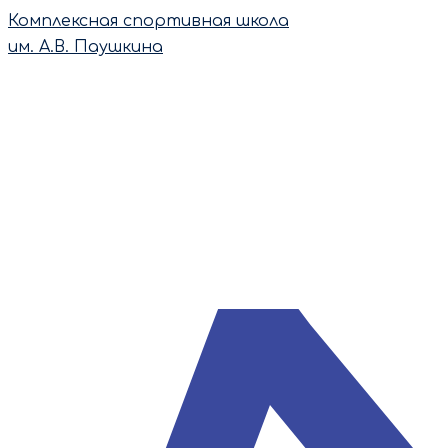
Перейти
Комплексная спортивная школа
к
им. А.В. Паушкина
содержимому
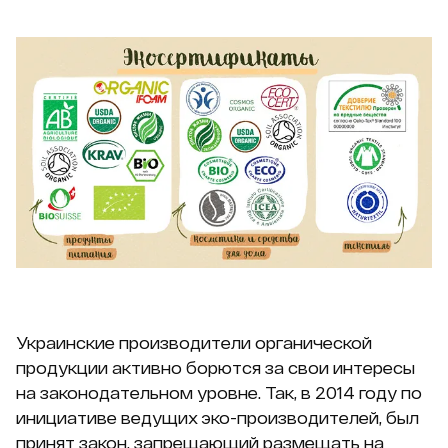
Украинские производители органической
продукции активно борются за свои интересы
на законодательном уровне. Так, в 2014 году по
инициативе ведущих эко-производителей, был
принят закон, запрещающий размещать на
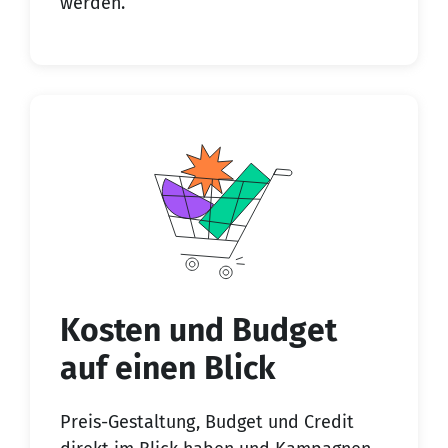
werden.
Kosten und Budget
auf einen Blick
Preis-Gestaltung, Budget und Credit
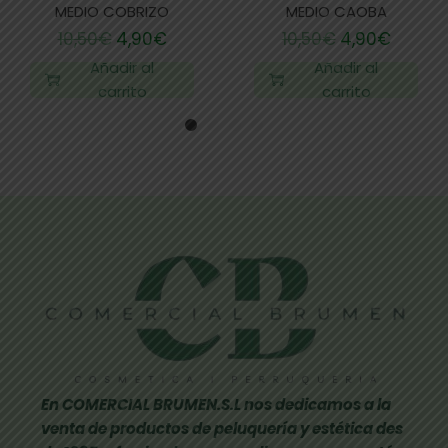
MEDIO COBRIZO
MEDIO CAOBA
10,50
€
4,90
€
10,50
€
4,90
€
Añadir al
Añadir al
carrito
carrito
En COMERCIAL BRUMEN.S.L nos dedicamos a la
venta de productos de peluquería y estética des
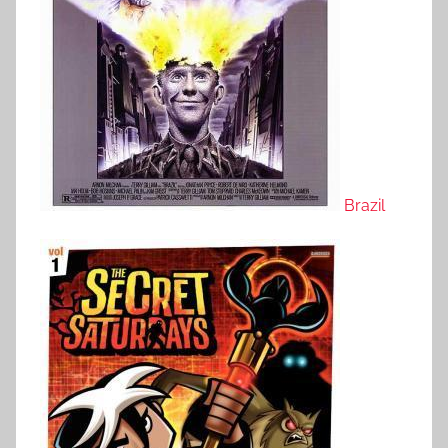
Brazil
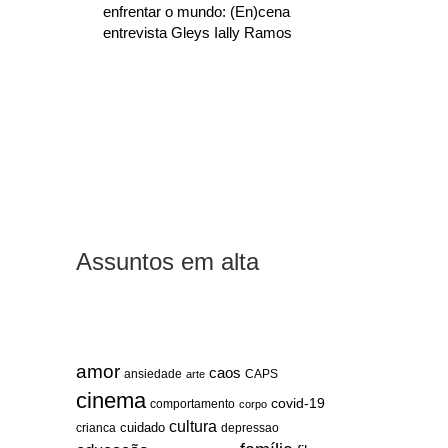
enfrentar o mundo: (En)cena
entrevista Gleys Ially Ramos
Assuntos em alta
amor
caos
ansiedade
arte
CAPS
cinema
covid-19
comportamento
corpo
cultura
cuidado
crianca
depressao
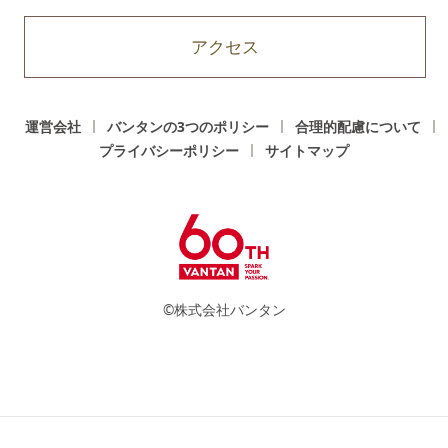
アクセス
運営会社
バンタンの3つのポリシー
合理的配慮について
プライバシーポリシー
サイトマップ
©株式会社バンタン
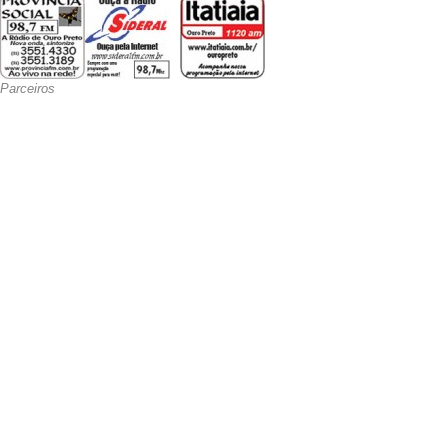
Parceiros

☆ ☆ ☆ ☆ ☆ ☆ ☆

> **WHAT IS EXPECTED**: Could you return all lines from the records that include the word "Budget"?

> **SOLUTION TO THIS PROBLEM**:
Kosten und Budget
Preis-Gestaltung, Budget und Credit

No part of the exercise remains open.